Statement of CFTC Commissioner Rostin Behnam on the Final Rule amending the De Minimis Exception to the Swap Dealer Definition—Swaps Entered into by Insured Depository Institutions in Connection with Loans before the Public Meeting
March 25, 2019
Thank you Mr. Chairman. I would like to start by thanking all of the Commission staff who worked to make today’s meeting possible – both those who will be presenting at the table today and those who provided the knowledge and analysis supporting their statements. I will keep this statement brief as I have submitted a statement for publication with the final rule.
Albert Einstein said that, “A clever person solves a problem. A wise person avoids it.”
Today, the Commission is voting to finalize a rule that purports to resolve longstanding concerns with the IDI loan-related swap exclusion referred to in today’s final rule as the “IDI Swap Dealing Exclusion.” The IDI Swap Dealing Exclusion codifies part of the statutory swap dealer definition in section 1a(49)(A) of the Commodity Exchange Act that was jointly adopted with the Securities and Exchange Commission as paragraph (5) to the regulatory swap dealer definition. This is not to be confused with the IDI De Minimis Provision being finalized today, which establishes an alternative to the exclusion, absent SEC coordination, that in purpose and effect, revises the scope of activity that constitutes swap dealing.

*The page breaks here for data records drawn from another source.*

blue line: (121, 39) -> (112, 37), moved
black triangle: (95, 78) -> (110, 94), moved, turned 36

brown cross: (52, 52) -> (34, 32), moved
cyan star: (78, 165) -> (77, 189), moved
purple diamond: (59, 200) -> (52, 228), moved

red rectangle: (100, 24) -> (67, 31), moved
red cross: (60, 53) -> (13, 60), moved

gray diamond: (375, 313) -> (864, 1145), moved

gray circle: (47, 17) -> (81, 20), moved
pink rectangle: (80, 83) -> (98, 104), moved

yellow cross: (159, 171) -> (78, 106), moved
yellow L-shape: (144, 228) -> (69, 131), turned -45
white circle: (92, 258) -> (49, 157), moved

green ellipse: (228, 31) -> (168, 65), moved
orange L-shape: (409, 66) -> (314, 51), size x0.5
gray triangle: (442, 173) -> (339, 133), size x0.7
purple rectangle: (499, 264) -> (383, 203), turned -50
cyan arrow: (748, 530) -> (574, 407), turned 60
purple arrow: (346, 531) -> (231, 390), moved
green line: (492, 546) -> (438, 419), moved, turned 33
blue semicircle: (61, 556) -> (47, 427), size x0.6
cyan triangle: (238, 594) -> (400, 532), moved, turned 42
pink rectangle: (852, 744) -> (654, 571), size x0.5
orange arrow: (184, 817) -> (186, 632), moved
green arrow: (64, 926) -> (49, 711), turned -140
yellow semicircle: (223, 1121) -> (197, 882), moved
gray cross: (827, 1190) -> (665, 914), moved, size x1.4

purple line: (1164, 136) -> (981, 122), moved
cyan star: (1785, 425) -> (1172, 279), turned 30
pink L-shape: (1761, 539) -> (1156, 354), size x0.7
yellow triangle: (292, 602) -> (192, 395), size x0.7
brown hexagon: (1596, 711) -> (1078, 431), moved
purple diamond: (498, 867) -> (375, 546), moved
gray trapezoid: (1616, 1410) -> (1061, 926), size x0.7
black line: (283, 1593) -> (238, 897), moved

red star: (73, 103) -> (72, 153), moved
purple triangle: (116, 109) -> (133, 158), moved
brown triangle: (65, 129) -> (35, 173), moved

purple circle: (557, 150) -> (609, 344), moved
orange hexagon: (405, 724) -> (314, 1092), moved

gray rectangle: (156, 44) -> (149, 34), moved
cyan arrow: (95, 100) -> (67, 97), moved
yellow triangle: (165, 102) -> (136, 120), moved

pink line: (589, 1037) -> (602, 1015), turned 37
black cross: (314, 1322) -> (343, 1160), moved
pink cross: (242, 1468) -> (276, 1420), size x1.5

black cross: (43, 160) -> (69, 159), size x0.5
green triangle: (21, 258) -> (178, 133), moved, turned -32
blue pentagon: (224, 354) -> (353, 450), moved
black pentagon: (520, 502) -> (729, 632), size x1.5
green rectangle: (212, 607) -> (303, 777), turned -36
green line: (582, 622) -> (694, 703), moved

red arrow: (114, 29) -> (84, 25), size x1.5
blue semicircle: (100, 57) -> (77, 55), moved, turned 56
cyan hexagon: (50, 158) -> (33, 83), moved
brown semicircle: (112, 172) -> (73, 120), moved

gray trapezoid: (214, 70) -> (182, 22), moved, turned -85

There is no doubt that the Commission was clever in choosing how to address longstanding concerns that the IDI Swap Dealing Exclusion is unnecessarily restrictive, lacks clarity, and limits the ability of IDIs to serve their loan customers through the unilateral exercise of its authority with respect to the de minimis exception. However, there is also little doubt in my mind that being clever does not make one correct, and I will not be voting in favor of the IDI De Minimis Provision. The uncertainties embodied in the IDI De Minimis Provision deprive IDIs and their customers the legal certainty and clarity intended by Congress and may result in increased risk for market participants and perhaps contribute to systemic risk. The Commission would have been wise to avoid creating this rambling IDI exemption that will now sit awkwardly beside the IDI Swap Dealing Exclusion in the Commission regulations. These regulations are a marker of our inability to engage and collaborate with our fellow regulators towards a more practical and legally sound solution. As an independent agency, the Commission should use its expertise to act within its authority; and not abuse ill-defined powers to create loopholes. Our agencies are better than that. And more importantly, our stakeholders deserve it.
There has been a concerted effort these last few weeks to window dress. However, any suggestion that this relief is surgically targeted to “small and midsize banks” and their end-user customers is unfounded. The IDI De Minimis Provision refrains from imposing any limitations on size or structure of eligible IDIs or their customers. Nor does it cap or require affirmative verification of the aggregate gross notional amount of swaps entered into by an IDI for which it will rely on the IDI De Minimis Provision. I do not mean to suggest at all that size should be deterministic of whether an IDI should be able to avail itself of relief related to swap activities in connection with loan origination. Indeed, Congress did not set such limitations on the exclusionary language in CEA section 1a(49)(a). However, taken in the context of the unrestricted nature of the rule before the Commission today, as it relates to the relationship between swaps activity and loan origination and absence of any caps, I am extremely concerned about the potential systemic risk implication to our financial markets.
Small, midsize, and large IDIs should not be considered swap dealers or required to register as swap dealers with regard to swap activities related to loan origination with customers because Congress has determined that such activities—subject to the joint interpretation of the CFTC and SEC—are not swap dealing activities warranting oversight by the Commissions; not because such activities are swap dealing activities which the Commission unilaterally has determined to overlook. I believe that IDIs deserve the fullest application of the exclusion provided by Congress in section 1a(49)(A) of the Commodity Exchange Act. An exemption or exception leaves IDIs within the crosshairs of future Commission action should political headwinds or shifting policy dispose it to again alter the rules or its interpretation of the Act. I stand by my now several prior statements and continue to believe that the Commission should have worked with the SEC to jointly amend the IDI Swap Dealing Exclusion to more accurately address swap activities inherent to credit risk management encompassed by loan origination in the commercial lending space.